Pakar Hukum Nilai Status Amicus Curiae Nadiem Makarim Tak Tepat



loading…

Pengamat hukum Edi Hasibuan menegaskan seorang terdakwa tidak dapat bertindak sebagai amicus curiae (sahabat pengadilan) dalam perkara yang sedang dihadapinya sendiri. Foto/Dok.SindoNews

JAKARTA – Pengamat hukum pidana Universitas Bhayangkara Jakarta Edi Hasibuan menegaskan seorang terdakwa tidak dapat bertindak sebagai amicus curiae atau sahabat pengadilan dalam perkara yang sedang dihadapinya sendiri. Menurut Edi, konsep amicus curiae diperuntukkan bagi pihak di luar para pihak yang berperkara untuk memberikan pandangan atau pendapat hukum kepada majelis hakim guna membantu proses pemeriksaan perkara.

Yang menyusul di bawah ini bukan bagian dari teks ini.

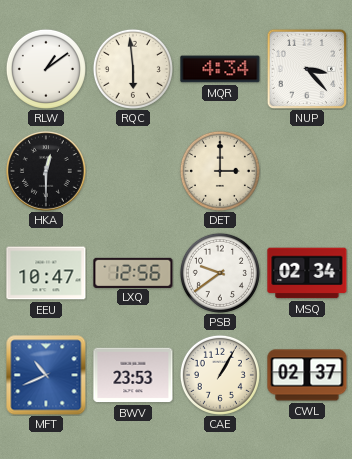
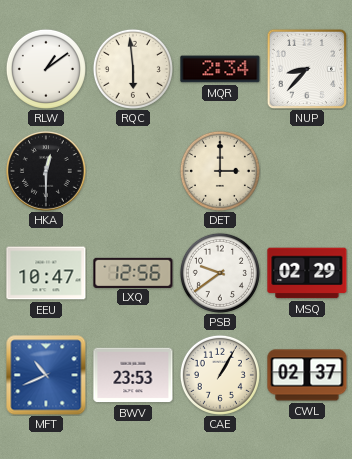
MQR: 4:34 -> 2:34
NUP: 3:23 -> 8:37
MSQ: 02:34 -> 02:29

“Kami melihat status amicus curiae untuk terdakwa Nadiem Makarim kurang tepat. Alasannya, terdakwa tidak bisa menjadi amicus curiae dalam perkara yang sedang dijalaninya. Sesuai ketentuan hukum, sahabat pengadilan harus berasal dari pihak luar yang tidak memiliki kepentingan langsung dalam perkara tersebut,” katanya di Jakarta, Senin (1/6/2026).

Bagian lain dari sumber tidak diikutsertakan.